**TASK TO CARRY OUT:** If a line in the data below includes the string "students", please return a copy of it.

**DATA EXTRACTS:**
============
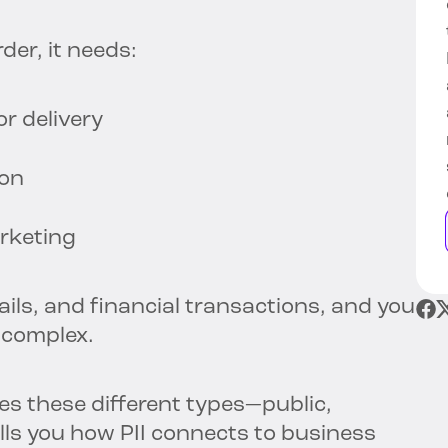
der, it needs:
r delivery
ion
arketing
tails, and financial transactions, and you
 complex.
s these different types—public,
ells you how PII connects to business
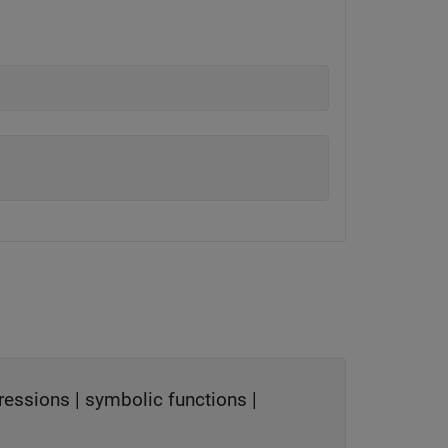
ressions
|
symbolic functions
|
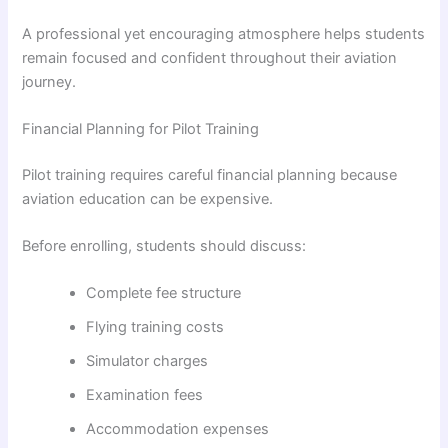
A professional yet encouraging atmosphere helps students
remain focused and confident throughout their aviation
journey.
Financial Planning for Pilot Training
Pilot training requires careful financial planning because
aviation education can be expensive.
Before enrolling, students should discuss:
Complete fee structure
Flying training costs
Simulator charges
Examination fees
Accommodation expenses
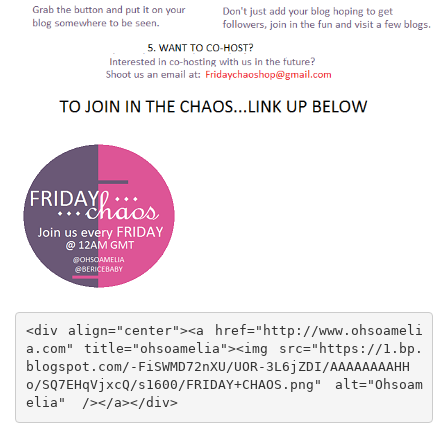
<div align="center"><a href="http://www.ohsoameli
a.com" title="ohsoamelia"><img src="https://1.bp.
blogspot.com/-FiSWMD72nXU/UOR-3L6jZDI/AAAAAAAAHH
o/SQ7EHqVjxcQ/s1600/FRIDAY+CHAOS.png" alt="Ohsoam
elia"  /></a></div>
============
**RESULT OF THIS TASK:**
A professional yet encouraging atmosphere helps students
Before enrolling, students should discuss:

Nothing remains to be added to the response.